Type 2 diabetes mellitus (T2DM) is associated with cardiovascular complications, including cardiovascular autonomic neuropathy. Measures derived from heart rate variability (HRV) and cardiorespiratory interactions, quantified through frequency response function (FRF) and impulse response (IR) metrics, reflect different aspects of autonomic regulation. A study published in JMIR Diabetes evaluated whether these physiological domains, individually or in combination, could distinguish individuals with and without T2DM using machine learning classifiers.
Electrocardiogram and respiratory signals from two PhysioNet datasets were used to derive spectral HRV indices, FRF metrics characterizing frequency-specific respiratory-cardiac transfer properties, and causal IR metrics capturing time-domain responsiveness to respiratory inputs. Logistic regression and support vector machine (SVM) classifiers were assessed under NearMiss-1 undersampling and Synthetic Minority Oversampling Technique balancing strategies.

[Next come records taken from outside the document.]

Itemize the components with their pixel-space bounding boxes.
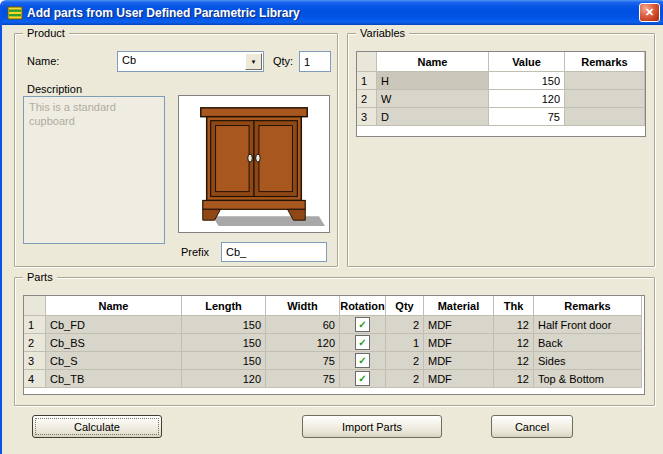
variable-value-cell[interactable]: 150 bbox=[489, 72, 565, 90]
parts-grid: Name Length Width Rotation Qty Material … bbox=[23, 295, 645, 395]
part-thk-cell[interactable]: 12 bbox=[494, 334, 534, 352]
part-rotation-cell[interactable]: ✓ bbox=[340, 352, 386, 370]
window-title: Add parts from User Defined Parametric L… bbox=[27, 6, 635, 20]
part-material-cell[interactable]: MDF bbox=[424, 352, 494, 370]
part-thk-cell[interactable]: 12 bbox=[494, 370, 534, 388]
row-number: 2 bbox=[357, 90, 377, 108]
prefix-label: Prefix bbox=[181, 246, 209, 258]
part-name-cell[interactable]: Cb_S bbox=[46, 352, 182, 370]
row-number: 3 bbox=[357, 108, 377, 126]
product-name-combobox[interactable]: Cb ▼ bbox=[117, 51, 264, 72]
name-label: Name: bbox=[27, 55, 59, 67]
variable-remarks-cell[interactable] bbox=[565, 72, 645, 90]
part-qty-cell[interactable]: 2 bbox=[386, 370, 424, 388]
part-rotation-cell[interactable]: ✓ bbox=[340, 334, 386, 352]
variables-col-remarks: Remarks bbox=[565, 52, 645, 72]
variable-name-cell[interactable]: D bbox=[377, 108, 489, 126]
part-qty-cell[interactable]: 2 bbox=[386, 316, 424, 334]
part-name-cell[interactable]: Cb_TB bbox=[46, 370, 182, 388]
part-length-cell[interactable]: 150 bbox=[182, 352, 266, 370]
row-number: 1 bbox=[24, 316, 46, 334]
rotation-checkbox[interactable]: ✓ bbox=[355, 317, 370, 332]
part-thk-cell[interactable]: 12 bbox=[494, 352, 534, 370]
title-bar[interactable]: Add parts from User Defined Parametric L… bbox=[2, 0, 663, 25]
part-width-cell[interactable]: 75 bbox=[266, 352, 340, 370]
parts-group-label: Parts bbox=[23, 271, 57, 283]
part-rotation-cell[interactable]: ✓ bbox=[340, 370, 386, 388]
variable-remarks-cell[interactable] bbox=[565, 108, 645, 126]
product-image-panel bbox=[178, 95, 330, 233]
rotation-checkbox[interactable]: ✓ bbox=[355, 371, 370, 386]
parts-col-remarks: Remarks bbox=[534, 296, 642, 316]
close-button[interactable]: ✕ bbox=[639, 3, 660, 22]
row-number: 1 bbox=[357, 72, 377, 90]
variables-group: Variables Name Value Remarks 1 H 150 2 W… bbox=[347, 33, 655, 267]
app-icon bbox=[7, 5, 23, 21]
combobox-value[interactable]: Cb bbox=[118, 52, 244, 71]
grid-corner-cell bbox=[357, 52, 377, 72]
row-number: 2 bbox=[24, 334, 46, 352]
part-remarks-cell[interactable]: Top & Bottom bbox=[534, 370, 642, 388]
row-number: 4 bbox=[24, 370, 46, 388]
calculate-button[interactable]: Calculate bbox=[32, 415, 162, 438]
cancel-button[interactable]: Cancel bbox=[491, 415, 573, 438]
product-group: Product Name: Cb ▼ Qty: Description This… bbox=[14, 33, 338, 267]
part-width-cell[interactable]: 75 bbox=[266, 370, 340, 388]
variables-col-name: Name bbox=[377, 52, 489, 72]
rotation-checkbox[interactable]: ✓ bbox=[355, 335, 370, 350]
part-rotation-cell[interactable]: ✓ bbox=[340, 316, 386, 334]
part-length-cell[interactable]: 120 bbox=[182, 370, 266, 388]
close-icon: ✕ bbox=[645, 7, 654, 18]
part-material-cell[interactable]: MDF bbox=[424, 316, 494, 334]
variable-value-cell[interactable]: 75 bbox=[489, 108, 565, 126]
qty-label: Qty: bbox=[273, 55, 293, 67]
variable-remarks-cell[interactable] bbox=[565, 90, 645, 108]
rotation-checkbox[interactable]: ✓ bbox=[355, 353, 370, 368]
parts-col-thk: Thk bbox=[494, 296, 534, 316]
part-material-cell[interactable]: MDF bbox=[424, 334, 494, 352]
part-material-cell[interactable]: MDF bbox=[424, 370, 494, 388]
prefix-input[interactable] bbox=[221, 242, 327, 262]
description-box: This is a standard cupboard bbox=[23, 96, 165, 244]
part-remarks-cell[interactable]: Back bbox=[534, 334, 642, 352]
part-remarks-cell[interactable]: Half Front door bbox=[534, 316, 642, 334]
row-number: 3 bbox=[24, 352, 46, 370]
part-qty-cell[interactable]: 2 bbox=[386, 352, 424, 370]
parts-group: Parts Name Length Width Rotation Qty Mat… bbox=[14, 277, 655, 406]
parts-col-name: Name bbox=[46, 296, 182, 316]
dialog-window: Add parts from User Defined Parametric L… bbox=[0, 0, 663, 454]
variables-grid: Name Value Remarks 1 H 150 2 W 120 3 D 7… bbox=[356, 51, 646, 137]
part-name-cell[interactable]: Cb_FD bbox=[46, 316, 182, 334]
parts-col-length: Length bbox=[182, 296, 266, 316]
parts-col-qty: Qty bbox=[386, 296, 424, 316]
part-width-cell[interactable]: 60 bbox=[266, 316, 340, 334]
product-group-label: Product bbox=[23, 27, 69, 39]
variable-name-cell[interactable]: H bbox=[377, 72, 489, 90]
parts-col-rotation: Rotation bbox=[340, 296, 386, 316]
import-parts-button[interactable]: Import Parts bbox=[302, 415, 442, 438]
description-label: Description bbox=[27, 83, 82, 95]
part-length-cell[interactable]: 150 bbox=[182, 316, 266, 334]
parts-col-material: Material bbox=[424, 296, 494, 316]
combobox-dropdown-button[interactable]: ▼ bbox=[245, 53, 262, 70]
variables-group-label: Variables bbox=[356, 27, 409, 39]
variable-name-cell[interactable]: W bbox=[377, 90, 489, 108]
chevron-down-icon: ▼ bbox=[251, 59, 257, 65]
variable-value-cell[interactable]: 120 bbox=[489, 90, 565, 108]
part-length-cell[interactable]: 150 bbox=[182, 334, 266, 352]
qty-input[interactable] bbox=[299, 51, 331, 72]
part-remarks-cell[interactable]: Sides bbox=[534, 352, 642, 370]
variables-col-value: Value bbox=[489, 52, 565, 72]
part-width-cell[interactable]: 120 bbox=[266, 334, 340, 352]
part-thk-cell[interactable]: 12 bbox=[494, 316, 534, 334]
grid-corner-cell bbox=[24, 296, 46, 316]
part-qty-cell[interactable]: 1 bbox=[386, 334, 424, 352]
parts-col-width: Width bbox=[266, 296, 340, 316]
cupboard-image bbox=[179, 96, 329, 232]
part-name-cell[interactable]: Cb_BS bbox=[46, 334, 182, 352]
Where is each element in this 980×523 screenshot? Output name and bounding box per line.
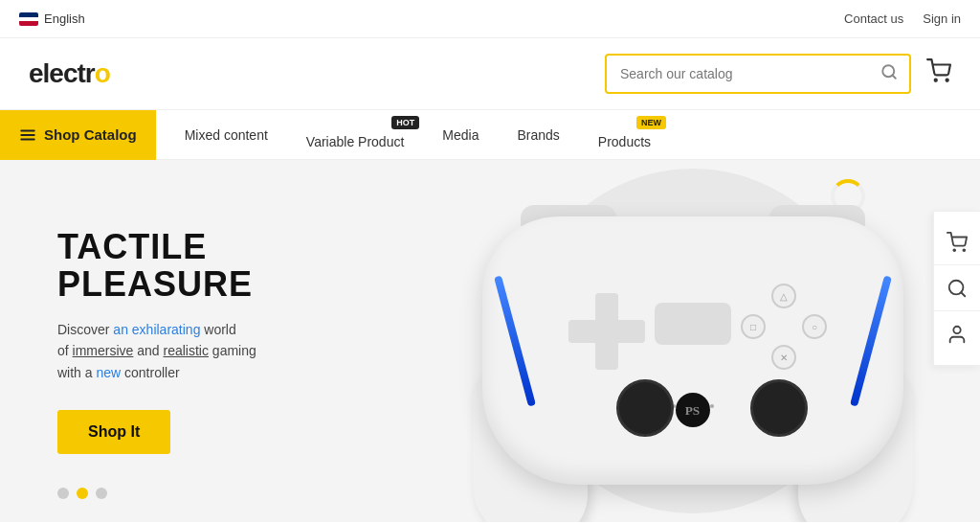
dpad-vertical bbox=[595, 293, 618, 370]
circle-button: ○ bbox=[802, 314, 827, 339]
hot-badge: HOT bbox=[391, 116, 419, 129]
hero-description: Discover an exhilarating world of immers… bbox=[57, 319, 345, 383]
menu-icon bbox=[19, 126, 36, 144]
light-bar-left bbox=[494, 275, 536, 406]
top-bar-right: Contact us Sign in bbox=[844, 11, 961, 26]
controller-body: △ ○ ✕ □ PS bbox=[482, 216, 903, 485]
speaker-dot bbox=[710, 404, 714, 408]
touchpad bbox=[655, 303, 731, 345]
language-selector[interactable]: English bbox=[19, 11, 85, 26]
search-bar bbox=[605, 54, 911, 94]
nav-item-label: Products bbox=[598, 134, 651, 149]
light-bar-right bbox=[850, 275, 892, 406]
svg-point-3 bbox=[947, 80, 948, 81]
nav-item-media[interactable]: Media bbox=[423, 110, 498, 159]
svg-line-1 bbox=[892, 75, 895, 78]
hero-title: TACTILE PLEASURE bbox=[57, 228, 345, 304]
nav-item-label: Variable Product bbox=[306, 134, 404, 149]
nav-item-mixed-content[interactable]: Mixed content bbox=[166, 110, 287, 159]
ps-logo: PS bbox=[676, 393, 710, 427]
nav-items: Mixed content HOT Variable Product Media… bbox=[156, 110, 679, 159]
flag-icon bbox=[19, 12, 38, 26]
nav-item-label: Brands bbox=[517, 127, 559, 143]
shop-catalog-button[interactable]: Shop Catalog bbox=[0, 110, 156, 160]
sidebar-search-icon bbox=[947, 278, 968, 299]
new-badge: NEW bbox=[636, 116, 666, 129]
hero-section: TACTILE PLEASURE Discover an exhilaratin… bbox=[0, 160, 980, 522]
header: electro bbox=[0, 38, 980, 110]
sidebar-icons bbox=[933, 211, 980, 366]
sidebar-user-icon bbox=[947, 324, 968, 345]
square-button: □ bbox=[741, 314, 766, 339]
sign-in-link[interactable]: Sign in bbox=[923, 11, 961, 26]
nav-item-label: Mixed content bbox=[185, 127, 268, 143]
hero-desc-highlight1: an exhilarating bbox=[113, 322, 200, 337]
svg-text:PS: PS bbox=[685, 403, 701, 418]
svg-point-8 bbox=[953, 249, 955, 251]
svg-point-12 bbox=[953, 327, 960, 333]
sidebar-user-button[interactable] bbox=[934, 311, 980, 357]
shop-catalog-label: Shop Catalog bbox=[44, 126, 137, 143]
hero-desc-highlight2: immersive bbox=[73, 343, 134, 358]
nav-item-products[interactable]: NEW Products bbox=[579, 110, 670, 159]
shop-it-button[interactable]: Shop It bbox=[57, 410, 170, 454]
dot-1[interactable] bbox=[57, 488, 69, 499]
nav-item-brands[interactable]: Brands bbox=[498, 110, 578, 159]
logo[interactable]: electro bbox=[29, 58, 110, 89]
search-input[interactable] bbox=[607, 66, 869, 81]
svg-point-9 bbox=[963, 249, 965, 251]
top-bar: English Contact us Sign in bbox=[0, 0, 980, 38]
left-thumbstick bbox=[616, 379, 674, 437]
cart-icon-header[interactable] bbox=[926, 58, 951, 89]
nav: Shop Catalog Mixed content HOT Variable … bbox=[0, 110, 980, 160]
triangle-button: △ bbox=[771, 284, 796, 308]
cross-button: ✕ bbox=[771, 345, 796, 370]
logo-o: o bbox=[95, 58, 110, 88]
search-icon bbox=[880, 63, 898, 80]
sidebar-search-button[interactable] bbox=[934, 265, 980, 311]
svg-line-11 bbox=[961, 292, 965, 296]
cart-icon bbox=[926, 58, 951, 83]
search-button[interactable] bbox=[869, 63, 909, 85]
contact-us-link[interactable]: Contact us bbox=[844, 11, 903, 26]
ps-symbol: PS bbox=[683, 400, 702, 420]
hero-desc-highlight4: new bbox=[96, 365, 121, 380]
dot-2[interactable] bbox=[77, 488, 88, 499]
hero-dots bbox=[57, 488, 107, 499]
right-thumbstick bbox=[750, 379, 808, 437]
dot-3[interactable] bbox=[96, 488, 107, 499]
hero-content: TACTILE PLEASURE Discover an exhilaratin… bbox=[0, 190, 402, 492]
nav-item-variable-product[interactable]: HOT Variable Product bbox=[287, 110, 423, 159]
nav-item-label: Media bbox=[442, 127, 479, 143]
dpad bbox=[568, 293, 645, 370]
hero-desc-highlight3: realistic bbox=[164, 343, 209, 358]
svg-point-2 bbox=[935, 80, 937, 81]
face-buttons: △ ○ ✕ □ bbox=[741, 284, 827, 370]
sidebar-cart-icon bbox=[947, 232, 968, 253]
language-label: English bbox=[44, 11, 85, 26]
sidebar-cart-button[interactable] bbox=[934, 219, 980, 265]
hero-image: △ ○ ✕ □ PS bbox=[463, 169, 923, 513]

IR features frequently produced comparatively strong standalone performance. With logistic regression under NearMiss, IR achieved a mean accuracy of 0.770 (SD 0.179), a precision of 0.783 (SD 0.217), a recall of 0.900 (SD 0.224), and an F1-score of 0.798 (SD 0.140). Under NearMiss, combined HRV+FRF features yielded the highest observed performance (accuracy 0.830 [SD 0.172], recall 0.933 [SD 0.149], F1-score 0.853 [SD 0.145]; SVM RBF). Under the Synthetic Minority Oversampling Technique, HRV+IR showed the strongest combined performance (accuracy 0.700 [SD 0.128]; F1-score 0.691 [SD 0.097]), while IR alone retained higher recall (0.950, SD 0.112) and F1-score (0.708, SD 0.038).
These findings indicate that performance varied according to feature domain and sampling strategy. Larger datasets are needed to assess generalizability and clinical relevance.